Hello,
I am running DESeq2 analysis in R for a set of different cancer stage samples from different patients. I can see in heatmaps and t-sne that samples are clustering by patients but not too much by cancer stage, meaning that I have an important variability among them. I have included all the patients (8) and samples from them of different stages in cancer progression (normal, neoplasia, carcinoma in situ, invasive, metastasis, etc).
From an statistical point of view, is that correct if I use an interaction term for the stages of the cancer progression? What I am asking will be:
dds <- DESeqDataSetFromMatrix(countData = ex[,2:113], colData = pdata, design= ~ patient + stages + patient:stage)
where:
samples = colnames(ex[,2:113]) stages = rep("xxx",111) names = c("normal","EN", 'DCIS','IDC', "AVL",'ECE', "met_ECE", 'met_no_ECE') for(i in names){ print(i) stages[grep(i,samples)] = i } patient = rep("ccc", 111) names2 = c("patient1", "patient2", "patient3", "patient4", "patient5", "patient6", "patient7", "patient8") for (y in names2) { print(y) patient[grep(y, samples)] = y } pdata = data.frame(samples, patient, stages) pdata looks: samples patient stages 1 patient1_AVL_rep1 patient1 AVL 2 patient1_AVL_rep2 patient1 AVL 3 patient1_DCIS_rep1 patient1 DCIS 4 patient1_DCIS_rep2 patient1 DCIS 5 patient1_IDC_rep1 patient1 IDC 6 patient1_IDC_rep2 patient1 IDC 7 patient1_met_no_ECE_rep1 patient1 met_no_ECE 8 patient1_met_no_ECE_rep2 patient1 met_no_ECE 9 patient1_normal_rep1 patient1 normal 10 patient1_normal_rep2 patient1 normal
Do you think it would be better subsetting the data set and running the DESeq2 separately comparing different stages or progression for every patient?
Thank so much in advance for your help!!
best,
Belen
Hi Michael,
Thanks so much for your answer.
The replicates are biological.
This is what I have done so far. But when I do unsupervised hierarchical clustering or t-sne, my samples are clustering by patients, and only "normal stage" is clustering together. I am not sure whether I should 1)analyze the whole data set and then using contrast function to compare different stages; 2) subsetting stages 2 by 2 (normal vs X, etc.); or 3) adding an interaction term for patient. I saw in other posts that for DESeq2 is recommended to use the whole data set, unless there is high variability between groups.
Sorry if my questions are so naive but I am quite new in the field and is the first time I am doing bioinformatic analysis, and I want to make sure that the design is well done.
Thanks for your help,
Belen
I'm sorry, I'm still confused. Exactly what kind of replication is it? Multiple samples from the same tumor? Usually biological replication involves different organisms/donors, and you want to know for example if the differences across condition are larger than the differences among organisms/donors within a condition.
Here you have multiple levels of replication obviously, but to give the right answer, we need to ask the right question.
Sorry, I should have explained myself better from the beginning.
I am studying gene expression profile in cancer progression. Each replicate corresponds to a different sample that was independently isolated and processed for library preparation and sequencing (they are not technical replicates).
When I plot PCA by cancer stage you can see that normal areas are clustering together, and the others are close but there is variability.
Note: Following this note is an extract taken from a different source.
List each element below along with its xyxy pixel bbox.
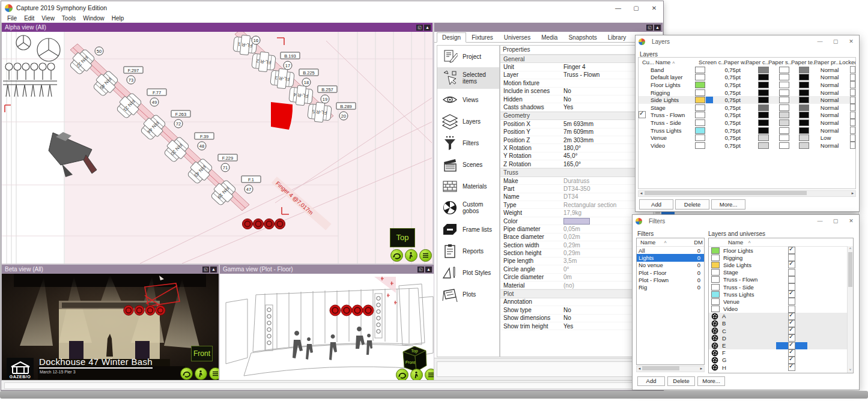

When I do tsne or unsupervised hierarchical clustering the samples are clustering by patient and not by cancer stage, meaning that the variablitiy among patient is high, right?
I was doing the DEseq by " ~patient + stage" and including the whole data set, but I wonder if that is statistically correct when the samples are so different. The other options I am considering are:
1. Subsetting the data by stages, and running the analysis comparing 2 stages at a point (normal vs neoplasia; normal vs invasive, neoplasia vs invasive, etc.)
2. Subsetting each patient, analyze gene expression profile in the progression of the disease and look for a common signature between patients.(I do not think I should)
3. Introducing an interaction term for cancer stage, because one can think that each stage is a different cell type, that indeed it is a kind of different. I saw people use the interaction term to compare different tissues from the same specie and also for treated/non-treated conditions. But I am not sure if that applies here.
Thanks for your help. I hope I explained better now.
B
The fact that there is a lot of patient variation in the PCA plot doesn't imply a problem with ~patient + stage. For example, there is large variation due to donor in the airway dataset (PCA), but ~donor + treatment allows one to control for the variation and find the common effect of the treatment. It seems to me like you are interested in finding the differences due to stage, and so this design will accomplish that. You can use plotCounts to look at the top genes afterward to get a sense how controlling for patient baseline works in this design.
You don't need to subset the dataset, if you want to analyze each patient separately, you can follow the recommendation in the vignette and combine patient and stage into a single group factor, then compare the different levels with 'contrast'.